Tue, 5 May 2020 11:00

On view
4 May-9 May 2020

Berliner Luft, Dorian Gaudin

The second installment of Berliner Luft features new works that Dorian Gaudin created in New York for presentation at Art Cologne. With the fair postponed, there is now the opportunity for the installation to be available in Berlin for exclusive view. Gaudin’s practice examines nature in contemplating simultaneously its beauty and violence, a concept suitable to the disruption and reset we are collectively experiencing at this time.

In I am home and I am unhinged jaws (2020), Gaudin physically wrestles and manipulates raw sheets of aluminum into crumpled, imperfect forms. Portions of the surfaces are finished in roughly polished chrome and a bold matte red paint; the works hang as evidence of sincere human actions and mechanical collisions. The reflections and folds distort space and compound light, resulting in a stimulating abstraction. They appear wrecked and bloody, but also luminous and seductive. Gaudin prompts the viewer to shift between the notions of the materiality of minimalism, gestures of abstraction, and empathy of anthropomorphous objects.

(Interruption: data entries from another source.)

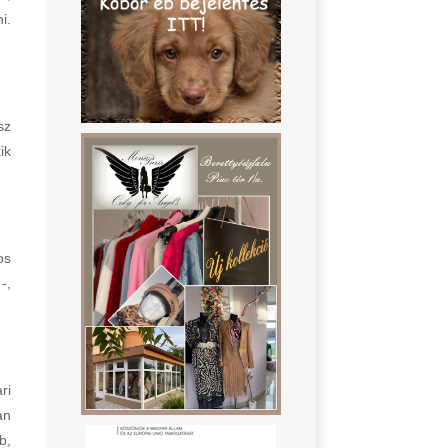
i.
sz
ik
os
-,
ri
an
b,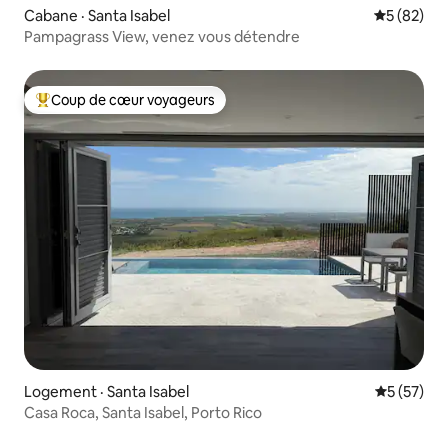
Cabane · Santa Isabel
Note moye
5 (82)
Pampagrass View, venez vous détendre
Coup de cœur voyageurs
Coup de cœur voyageurs parmi les plus aimés
Logement · Santa Isabel
Note moye
5 (57)
Casa Roca, Santa Isabel, Porto Rico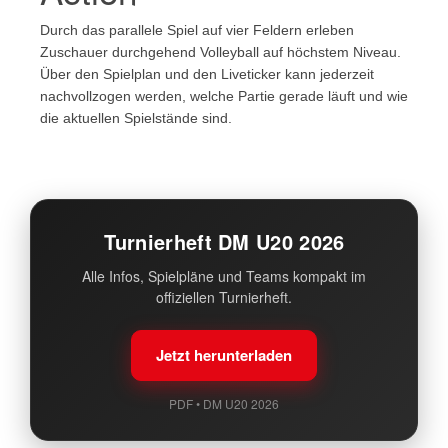
Durch das parallele Spiel auf vier Feldern erleben
Zuschauer durchgehend Volleyball auf höchstem Niveau.
Über den Spielplan und den Liveticker kann jederzeit
nachvollzogen werden, welche Partie gerade läuft und wie
die aktuellen Spielstände sind.
Turnierheft DM U20 2026
Alle Infos, Spielpläne und Teams kompakt im
offiziellen Turnierheft.
Jetzt herunterladen
PDF • DM U20 2026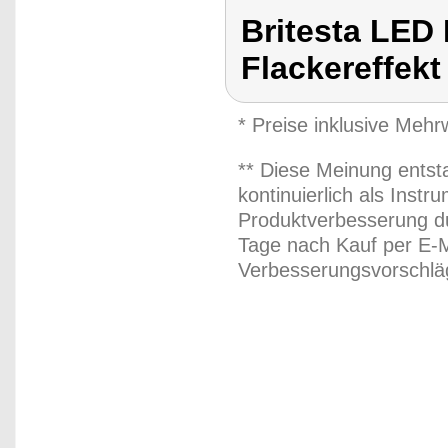
Britesta LED
Flackereffekt
* Preise inklusive Meh
** Diese Meinung entst
kontinuierlich als Inst
Produktverbesserung du
Tage nach Kauf per E-M
Verbesserungsvorschläg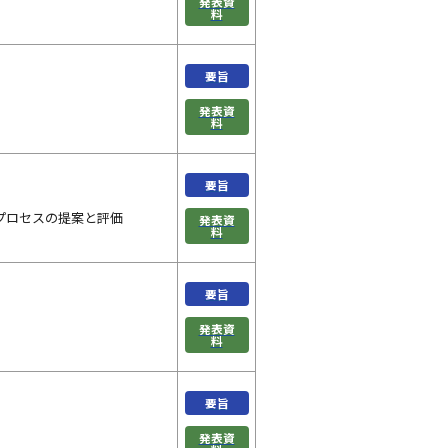
発表資
料
要旨
発表資
料
要旨
プロセスの提案と評価
発表資
料
要旨
発表資
料
要旨
発表資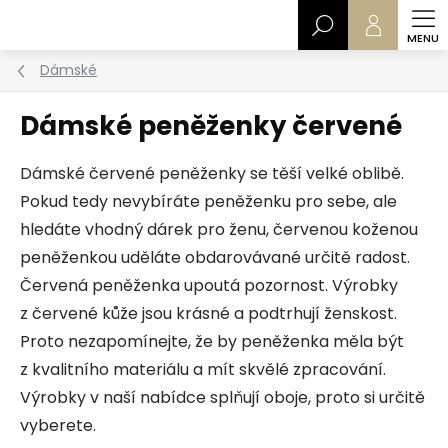
Přejít
Hledat
na
obsah
Dámské
Dámské peněženky červené
Dámské červené peněženky se těší velké oblibě.
Pokud tedy nevybíráte peněženku pro sebe, ale
hledáte vhodný dárek pro ženu, červenou koženou
peněženkou uděláte obdarovávané určitě radost.
Červená peněženka upoutá pozornost. Výrobky
z červené kůže jsou krásné a podtrhují ženskost.
Proto nezapomínejte, že by peněženka měla být
z kvalitního materiálu a mít skvělé zpracování.
Výrobky v naší nabídce splňují oboje, proto si určitě
vyberete.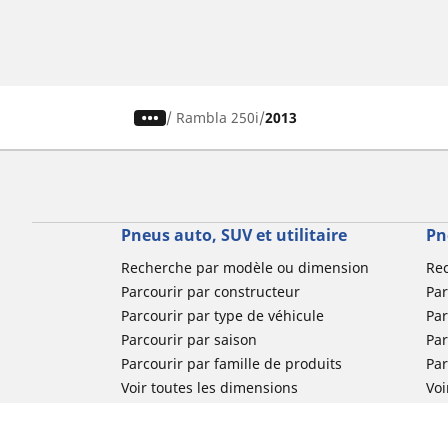
/
Rambla 250i
2013
Pneus auto, SUV et utilitaire
Pn
Recherche par modèle ou dimension
Re
Parcourir par constructeur
Par
Parcourir par type de véhicule
Par
Parcourir par saison
Par
Parcourir par famille de produits
Pa
Voir toutes les dimensions
Voi
Pneus voiture de collection
Pneus compétition / Motorsport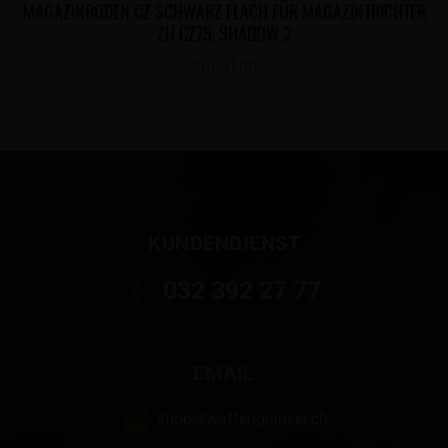
MAGAZINBODEN CZ SCHWARZ FLACH FÜR MAGAZINTRICHTER
ZU CZ75, SHADOW 2
CHF
41.00
KUNDENDIENST
032 392 27 77
EMAIL
shop@waffenglauser.ch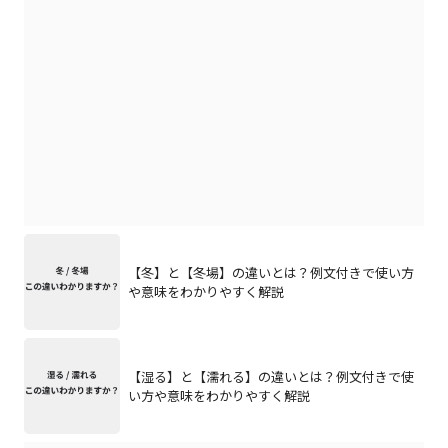
【冬】と【冬場】の違いとは？例文付きで使い方
や意味をわかりやすく解説
【湿る】と【濡れる】の違いとは？例文付きで使
い方や意味をわかりやすく解説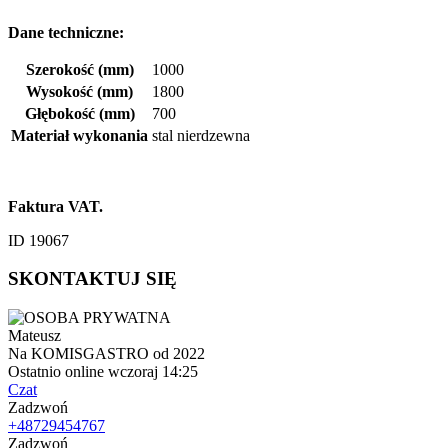
Dane techniczne:
Szerokość (mm)
1000
Wysokość (mm)
1800
Głębokość (mm)
700
Materiał wykonania
stal nierdzewna
Faktura VAT.
ID 19067
SKONTAKTUJ SIĘ
Mateusz
Na KOMISGASTRO od 2022
Ostatnio online wczoraj 14:25
Czat
Zadzwoń
+48729454767
Zadzwoń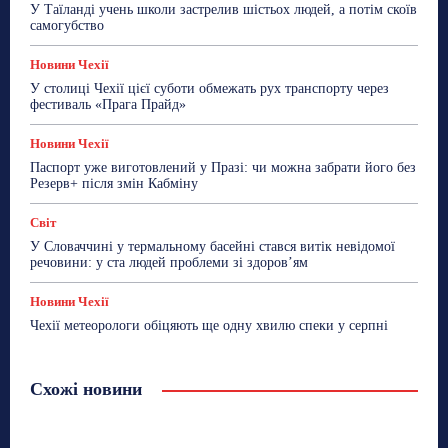
У Таїланді учень школи застрелив шістьох людей, а потім скоїв
самогубство
Новини Чехії
У столиці Чехії цієї суботи обмежать рух транспорту через
фестиваль «Прага Прайд»
Новини Чехії
Паспорт уже виготовлений у Празі: чи можна забрати його без
Резерв+ після змін Кабміну
Світ
У Словаччині у термальному басейні стався витік невідомої
речовини: у ста людей проблеми зі здоров’ям
Новини Чехії
Чехії метеорологи обіцяють ще одну хвилю спеки у серпні
Схожі новини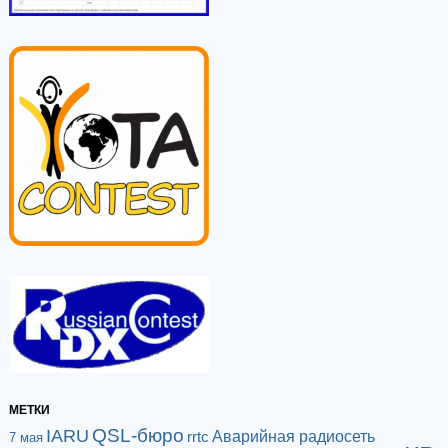
МЕТКИ
QSL-бюро
IARU
Аварийная радиосеть
rrtc
7 мая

Also installed for the first time in Berlin is I follow the party (2018), a kinetic sculpture composed of a piece of tiger marble, gears, belts, and automated appendages. The machine is activated a single time. Red powder pigment is placed in the arm of the object, which, when triggered, jolts up, shooting a cloud of pigment into the air. Residue of red pigment rests on the wall and floor of the gallery as a record of the previous unseen action. Having dispersed all the pigment on the first jolt, the automated object lamely repeats this action but with no further results. As with much of Gaudin’s art, the setup is mechanical, punctuated by drama, tragedy, and comedy. As the curator and writer Kate Sutton has argued, his “works inevitably seem human, implying a choreography of actions that is not altogether under control.” (“Incomparable Theatre: The Splendid Ambiguity of Dorian Gaudin’s Machines,” in Dorian Gaudin: Rites and Aftermath, Paris: Palais de Tokyo, April 2017).